DeepSeek Shakes Up Stocks as Traders Question US Tech Valuations — The logo of the DeepSeek artificial intelligence mobile app. Andrey Rudakov / Bloomberg via Getty Images

Tech stocks dropped sharply Monday, with the Nasdaq Composite declining 3.4% just minutes into the trading day. Big U.S. tech companies are investing hundreds of billions of dollars into AI technology.

One of R1’s core competencies is its ability to explain its thinking through chain-of-thought reasoning, which is intended to break complex tasks into smaller steps. This method enables the model to backtrack and revise earlier steps — mimicking human thinking — while allowing users to also follow its rationale.

At last week’s World Economic Forum in Switzerland, Microsoft CEO Satya Nadella — whose company is one of OpenAI’s biggest investors — called DeepSeek’s new model “super impressive,” adding that he believes “we should take the developments out of China very, very seriously.”

Both R1 and o1 are part of an emerging class of “reasoning” models meant to solve more complex problems than previous generations of AI models. But unlike OpenAI’s o1, DeepSeek’s R1 is free to use and open weight, meaning anyone can study and copy how it was made.

R1 was based on DeepSeek’s previous model V3, which had also outscored GPT-4o, Llama 3.3-70B and Alibaba’s Qwen2.5-72B, China’s previous leading AI model. Upon its release in late December, V3 was performing on par with Claude 3.5 Sonnet.

Part of what makes R1 so impressive are the claims from DeepSeek about its development.

V3 took only two months and less than $6 million to build, according to a DeepSeek technical report, even as leading tech companies in the United States continue to spend billions of dollars a year on AI. DeepSeek also had to navigate U.S. export restrictions that limited access to the best AI computing chips, forcing the company to build its models with less-powerful chips.

It’s ignited a heated debate in American tech circles: How did a small Chinese company so dramatically surpass the best-funded players in the AI industry? And what does this mean for the field going forward?
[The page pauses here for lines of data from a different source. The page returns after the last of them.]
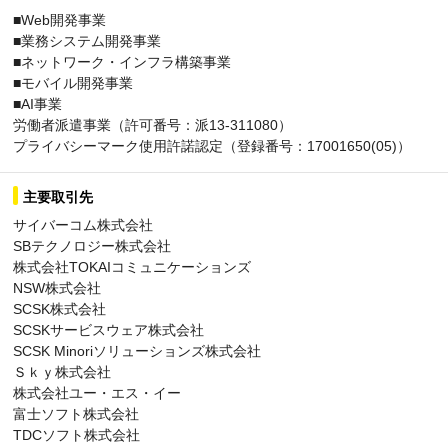
■Web開発事業
■業務システム開発事業
■ネットワーク・インフラ構築事業
■モバイル開発事業
■AI事業
労働者派遣事業（許可番号：派13-311080）
プライバシーマーク使用許諾認定（登録番号：17001650(05)）
主要取引先
サイバーコム株式会社
SBテクノロジー株式会社
株式会社TOKAIコミュニケーションズ
NSW株式会社
SCSK株式会社
SCSKサービスウェア株式会社
SCSK Minoriソリューションズ株式会社
Ｓｋｙ株式会社
株式会社ユー・エス・イー
富士ソフト株式会社
TDCソフト株式会社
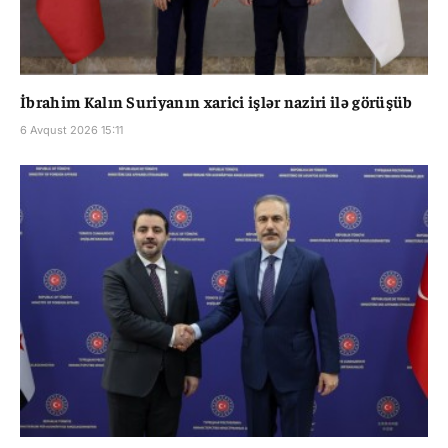
İbrahim Kalın Suriyanın xarici işlər naziri ilə görüşüb
6 Avqust 2026 15:11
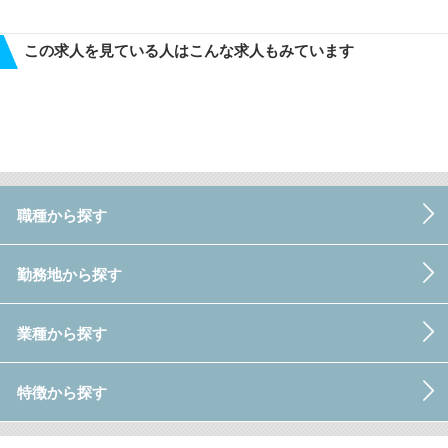
この求人を見ている人はこんな求人もみています
職種から探す
勤務地から探す
業種から探す
特徴から探す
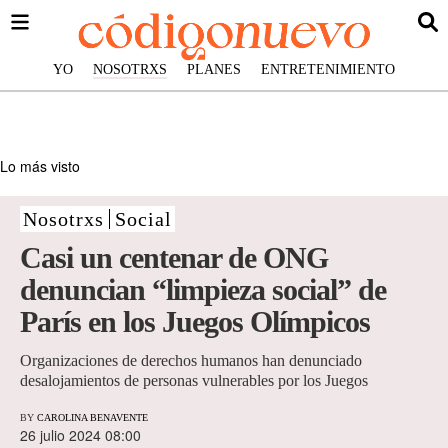
YO
NOSOTRXS
PLANES
ENTRETENIMIENTO
Lo más visto
Nosotrxs
Social
Casi un centenar de ONG
denuncian “limpieza social” de
París en los Juegos Olímpicos
Organizaciones de derechos humanos han denunciado
desalojamientos de personas vulnerables por los Juegos
BY
CAROLINA BENAVENTE
26 julio 2024 08:00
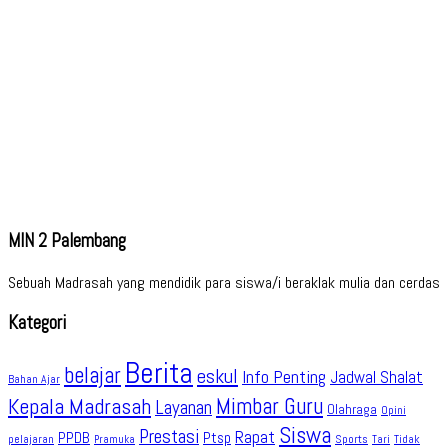
MIN 2 Palembang
Sebuah Madrasah yang mendidik para siswa/i beraklak mulia dan cerdas
Kategori
Berita
belajar
eskul
Info Penting
Jadwal Shalat
Bahan Ajar
Kepala Madrasah
Mimbar Guru
Layanan
Olahraga
Opini
Siswa
Prestasi
Rapat
PPDB
Ptsp
pelajaran
Sports
Tidak
Pramuka
Tari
Meta’s chief AI scientist Yann LeCun wrote in a Threads post that this development doesn’t mean China is “surpassing the US in AI,” but rather serves as evidence that “open source models are surpassing proprietary ones.” He added that DeepSeek benefited from other open-weight models, including some of Meta’s.

“They came up with new ideas and built them on top of other people’s work. Because their work is published and open source, everyone can profit from it,” LeCun wrote. “That is the power of open research and open source.”

(Although many companies, including DeepSeek and Meta, claim their AI models are open source, they have not actually revealed their training data to the public.)

OpenAI CEO Sam Altman also appeared to take a jab at DeepSeek last month, after some users noticed that V3 would occasionally confuse itself with ChatGPT. A day after V3’s Dec. 26 release, Altman wrote on X that “it is (relatively) easy to copy something that you know works. it is extremely hard to do something new, risky, and difficult when you don’t know if it will work.”

On Monday, Altman said the new R1 was “an impressive model, particularly around what they’re able to deliver for the price.”

“We will obviously deliver much better models and also it’s legit invigorating to have a new competitor!” he wrote on X. “We will pull up some releases.”

“But mostly we are excited to continue to execute on our research roadmap and believe more compute is more important now than ever before to succeed at our mission,” he added.

Some figures online floated unsubstantiated claims that DeepSeek’s success is a Chinese government “psyop,” or psychological operation, casting suspicion on the small team’s ability to “beat all of the top researchers in the world as a side project.”

Soumith Chintala, a co-founder of PyTorch, the machine learning library developed by Meta AI, was among many this weekend who hit back at these allegations.

“i’m comically impressed that people are coping on deepseek by spewing bizarre conspiracy theories — despite deepseek open-sourcing and writing some of the most detail oriented papers ever,” Chintala posted on X. “read. replicate. compete. don’t be salty, just makes you look incompetent.”